Al menos le dio tiempo de conocer a Adri y de disfrutar de la peque cuatro meses. Cuando mi pequeña se ríe siempre me acuerdo de él. Porque me decían en el hospital que no podía estar triste que la niña iba a salir una llorona. Y fijaos que Adriana es toda energía y simpatía. Aunque no haya podido disfrutar demasiado de sus nietas, sé que mi padre se alegra desde donde esté de ver la familia que he formado y del esfuerzo que estoy poniendo en mi proyecto empresarial, Iberpin.

La tarde antes de morir me decía que no se encontraba bien y yo recuerdo que sólo le dije: papá sabes que te quiero mucho, ánimo. Esa madrugada nos dejó, y aunque el vacío que deja quien se va es enorme y nunca te recuperas, creo que tenemos que animarnos y aprovechar el tiempo al máximo para estar con nuestros seres queridos y no cansarnos nunca de decirles lo mucho que les queremos.
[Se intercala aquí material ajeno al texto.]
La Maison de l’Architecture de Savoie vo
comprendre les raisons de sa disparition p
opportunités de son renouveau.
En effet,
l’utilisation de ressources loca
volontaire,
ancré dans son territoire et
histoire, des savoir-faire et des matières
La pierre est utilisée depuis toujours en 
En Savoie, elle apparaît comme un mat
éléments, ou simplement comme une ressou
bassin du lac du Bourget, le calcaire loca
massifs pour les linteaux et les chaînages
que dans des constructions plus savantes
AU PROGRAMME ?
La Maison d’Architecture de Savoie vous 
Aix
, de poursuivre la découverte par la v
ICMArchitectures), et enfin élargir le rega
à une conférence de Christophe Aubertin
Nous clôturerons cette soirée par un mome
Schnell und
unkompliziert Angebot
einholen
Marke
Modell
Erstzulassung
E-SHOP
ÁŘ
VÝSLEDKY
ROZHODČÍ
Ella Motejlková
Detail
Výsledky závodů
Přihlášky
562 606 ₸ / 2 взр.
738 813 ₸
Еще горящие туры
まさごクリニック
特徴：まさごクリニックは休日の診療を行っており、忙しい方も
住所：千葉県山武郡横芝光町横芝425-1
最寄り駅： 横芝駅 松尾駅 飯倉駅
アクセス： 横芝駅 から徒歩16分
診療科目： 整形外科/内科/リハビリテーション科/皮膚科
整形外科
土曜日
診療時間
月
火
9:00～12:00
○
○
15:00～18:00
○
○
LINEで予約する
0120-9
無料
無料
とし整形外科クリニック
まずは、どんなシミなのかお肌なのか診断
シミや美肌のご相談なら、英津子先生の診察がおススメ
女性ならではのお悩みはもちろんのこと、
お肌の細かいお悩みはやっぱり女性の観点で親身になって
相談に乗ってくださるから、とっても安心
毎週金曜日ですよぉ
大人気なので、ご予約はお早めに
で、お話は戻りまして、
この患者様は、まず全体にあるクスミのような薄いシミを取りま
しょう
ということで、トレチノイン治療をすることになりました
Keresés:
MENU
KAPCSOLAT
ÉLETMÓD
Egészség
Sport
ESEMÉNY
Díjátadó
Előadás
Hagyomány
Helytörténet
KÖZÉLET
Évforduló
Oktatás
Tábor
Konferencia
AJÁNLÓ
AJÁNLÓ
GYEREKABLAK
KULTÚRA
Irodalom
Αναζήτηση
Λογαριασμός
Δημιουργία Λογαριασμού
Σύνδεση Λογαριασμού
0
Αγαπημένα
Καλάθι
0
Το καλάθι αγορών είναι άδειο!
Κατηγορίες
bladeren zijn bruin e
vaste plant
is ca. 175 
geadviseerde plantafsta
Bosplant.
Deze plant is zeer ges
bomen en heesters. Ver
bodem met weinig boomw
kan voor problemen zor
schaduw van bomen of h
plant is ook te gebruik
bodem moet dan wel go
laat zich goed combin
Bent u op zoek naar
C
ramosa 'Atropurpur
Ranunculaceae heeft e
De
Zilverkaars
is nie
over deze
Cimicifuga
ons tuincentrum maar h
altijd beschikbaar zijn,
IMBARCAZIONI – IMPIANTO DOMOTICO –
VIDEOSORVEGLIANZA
Gracias papá por toda una vida llena de cariño. Gracias por transmitirme tantas cosas buenas y positivas para mi. El amor por el deporte, por la familia, el valor de la amistad, el ser agradecida y sincera, el ayudar a quien lo necesita. Una vida, la tuya, que es para mi una lección en sí misma que no se aprende en ninguna escuela. Gracias, en definitiva, por todo. Dos años después de tu marcha, sólo quiero recordarte lo mucho que te quiero.